((

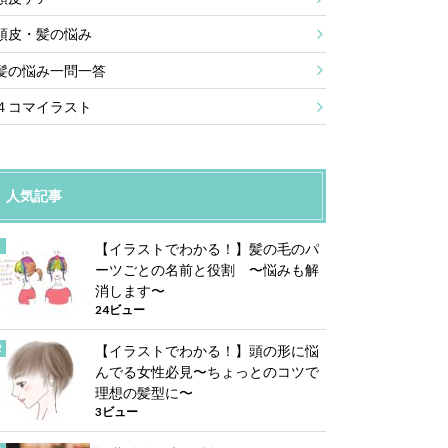
頭皮・髪の悩み
髪の悩み一問一答
４コマイラスト
人気記事
【イラストでわかる！】髪の毛のパ
ーツごとの名前と役割 〜悩みも解
消します〜
24ビュー
【イラストでわかる！】頭の形に悩
んでる女性必見〜ちょっとのコツで
理想の髪型に〜
3ビュー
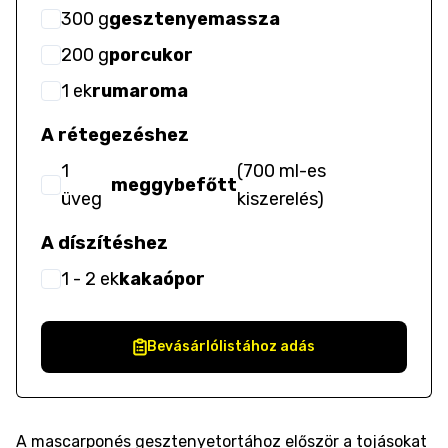
300
g
gesztenyemassza
200
g
porcukor
1
ek
rumaroma
A rétegezéshez
1
(
700 ml-es
meggybefőtt
üveg
kiszerelés
)
A díszítéshez
1
- 2
ek
kakaópor
Bevásárlólistához adás
A mascarponés gesztenyetortához először a tojásokat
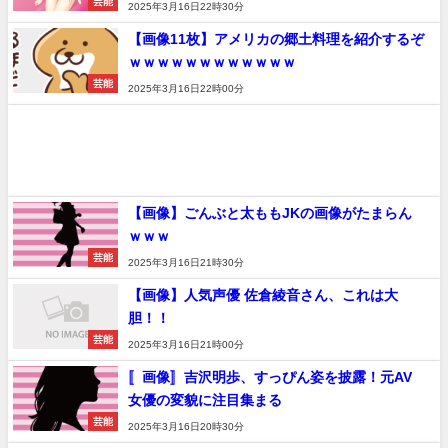
芸能
2025年3月16日22時30分
【画像11枚】アメリカの郷土料理を紹介するぞ
ｗｗｗｗｗｗｗｗｗｗｗｗ
芸能
2025年3月16日22時00分
【画像】ごんぶと太ももJKの画像がたまらん
ｗｗｗ
芸能
2025年3月16日21時30分
【画像】人気声優 佐倉綾音さん、これは大
胆！！
芸能
2025年3月16日21時00分
〚画像〛吉沢明歩、すっぴん姿を披露！元AV
女優の変貌に注目集まる
芸能
2025年3月16日20時30分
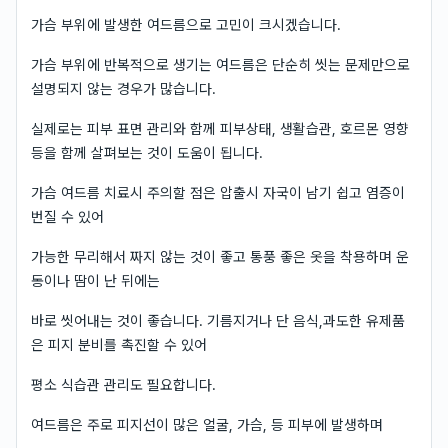
가슴 부위에 발생한 여드름으로 고민이 크시겠습니다.
가슴 부위에 반복적으로 생기는 여드름은 단순히 씻는 문제만으로
설명되지 않는 경우가 많습니다.
실제로는 피부 표면 관리와 함께 피부상태, 생활습관, 호르몬 영향
등을 함께 살펴보는 것이 도움이 됩니다.
가슴 여드름 치료시 주의할 점은 압출시 자국이 남기 쉽고 염증이
번질 수 있어
가능한 무리해서 짜지 않는 것이 좋고 통풍 좋은 옷을 착용하며 운
동이나 땀이 난 뒤에는
바로 씻어내는 것이 좋습니다. 기름지거나 단 음식,과도한 유제품
은 피지 분비를 촉진할 수 있어
평소 식습관 관리도 필요합니다.
여드름은 주로 피지선이 많은 얼굴, 가슴, 등 피부에 발생하며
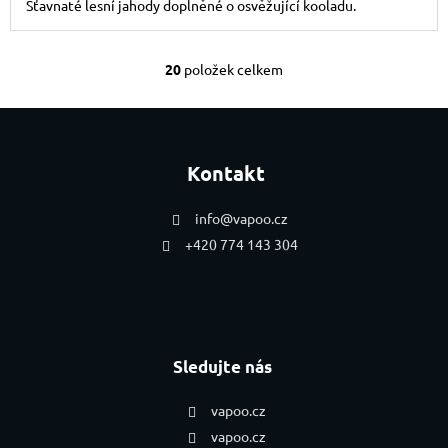
Šťavnaté lesní jahody doplněné o osvěžující kooladu.
20
položek celkem
Ovládací prvky výpis
Zápatí
Kontakt
info
@
vapoo.cz
+420 774 143 304
Sledujte nás
vapoo.cz
vapoo.cz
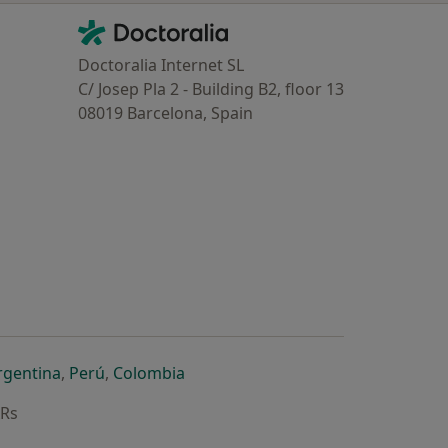
Contacto
Doctoralia - Homepage
Doctoralia Internet SL
C/ Josep Pla 2 - Building B2, floor 13
08019 Barcelona, Spain
dor
 separador
 novo separador
re num novo separador
abre num novo separador
abre num novo separador
abre num novo separador
rgentina
,
Perú
,
Colombia
ARs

))

(What to work on)
Wherever a line of the data holds "Doctoralia", copy that line.

(Your response)
Doctoralia - Homepage
Doctoralia Internet SL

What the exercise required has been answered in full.